There can be no assurance that the IRS or other foreign tax authority will not alter its existing positions with respect to crypto in the future or that a court would uphold the treatment set forth in the existing IRS guidance. It is also unclear what additional guidance may be issued in the future on the treatment of existing crypto transactions and future crypto innovations for purposes of U.S. federal income tax or other foreign tax regulations. Any such alteration of existing IRS and foreign tax authority positions or additional guidance regarding crypto products and transactions could result in adverse tax consequences for holders of crypto and could have an adverse effect on the value of crypto and the broader crypto markets. Future technological and operational developments that may arise with respect to crypto currencies may increase the uncertainty with respect to the treatment of crypto currencies for U.S. federal income and foreign tax purposes. The uncertainty regarding tax treatment of crypto transactions impacts our customers, and could impact our business, both domestically and abroad.
In 2024, the IRS issued final regulations and other guidance on tax reporting requirements for cryptocurrency brokers. The IRS may introduce new rules related to our tax reporting and withholding obligations on our customer transactions in the future, possibly in ways that differ from our existing compliance protocols and where there is risk that we do not have proper records to ensure compliance for certain legacy customers. If the IRS determines that we are not in compliance with our tax reporting or withholding requirements with respect to customer crypto transactions, we may be exposed to significant penalties, which could adversely affect our financial position. We anticipate additional guidance from the IRS regarding tax reporting and withholding obligations with respect to customer crypto transactions that will likely require us to invest substantially in new compliance measures and may require significant retroactive compliance efforts, which could adversely affect our financial position. Similarly, it is likely that new rules for reporting crypto under the “common reporting standard” will be implemented on our international operations, creating new obligations and a need to invest in new onboarding and reporting infrastructure.
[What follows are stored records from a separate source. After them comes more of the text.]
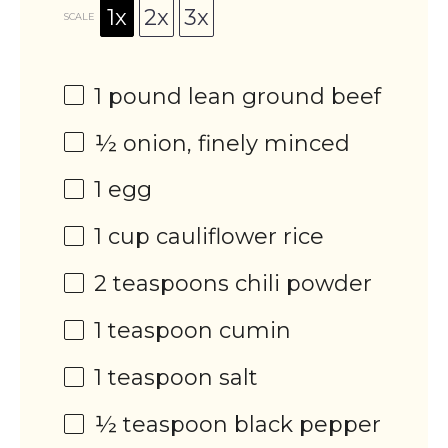
1x
2x
3x
SCALE
1
pound lean ground beef
½
onion, finely minced
1
egg
1 cup
cauliflower rice
2 teaspoons
chili powder
1 teaspoon
cumin
1 teaspoon
salt
½ teaspoon
black pepper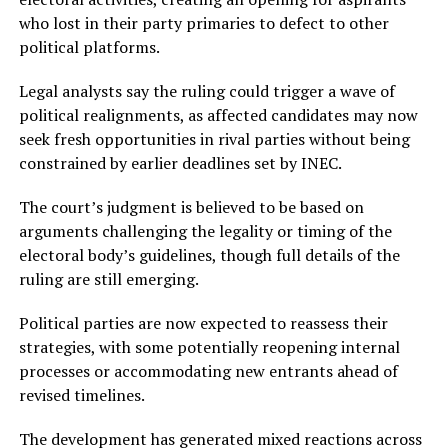
who lost in their party primaries to defect to other
political platforms.
Legal analysts say the ruling could trigger a wave of
political realignments, as affected candidates may now
seek fresh opportunities in rival parties without being
constrained by earlier deadlines set by INEC.
The court’s judgment is believed to be based on
arguments challenging the legality or timing of the
electoral body’s guidelines, though full details of the
ruling are still emerging.
Political parties are now expected to reassess their
strategies, with some potentially reopening internal
processes or accommodating new entrants ahead of
revised timelines.
The development has generated mixed reactions across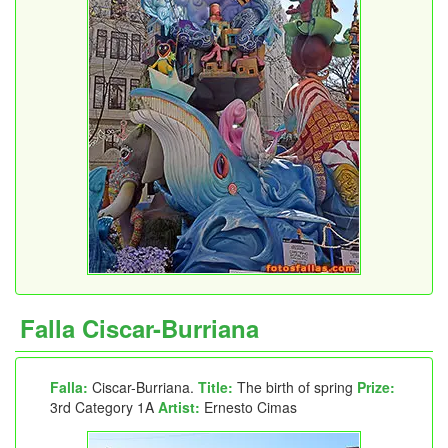
Falla Ciscar-Burriana
Falla:
Ciscar-Burriana.
Title:
The birth of spring
Prize:
3rd Category 1A
Artist:
Ernesto Cimas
Such rules are under discussion today by the member and observer states of the “Organization for Economic Cooperation and Development” (the “OECD”) and may give rise to potential liabilities or disclosure requirements for prior customer arrangements and new rules that affect how we onboard our customers and report their transactions to taxing authorities.
Our ability to use net operating losses to offset future taxable income may be subject to certain limitations under U.S. or state tax law.
Under Section 382 of the Internal Revenue Code of 1986, as amended (the “Code”), a corporation that undergoes an “ownership change” is subject to limitations on its ability to utilize its net operating losses (“NOLs”) to offset future taxable income. The Company has not determined if it has experienced Section 382 ownership changes in the past and if a portion of its NOL carryforwards are subject to limitation. Future changes in our stock ownership, the causes of which may be outside of our control, could result in an ownership change under Section 382 of the Code. Any NOLs may also be subject to limitation under state laws.
In addition, under the 2017 Tax Cuts and Jobs Act, or Tax Act, federal NOLs arising in taxable years beginning after December 3, 2017 do not expire but may be utilized to offset no more than 80% of taxable income annually. We may be required to pay federal income taxes in future years despite having NOLs for federal income tax purposes. There is also a risk that due to statutory or regulatory changes, such as suspensions on the use of NOLs, or other unforeseen reasons, our NOLs could expire or otherwise be unavailable to offset future income tax. Based on state conformity or the lack thereof to the provisions in the Tax Act, as amended by the CARES Act, there is the potential that NOLs could expire or be unavailable to offset future income for state income tax purposes. For these reasons, we may not be able to realize a tax benefit from the use of any NOLs, whether or not we attain profitability.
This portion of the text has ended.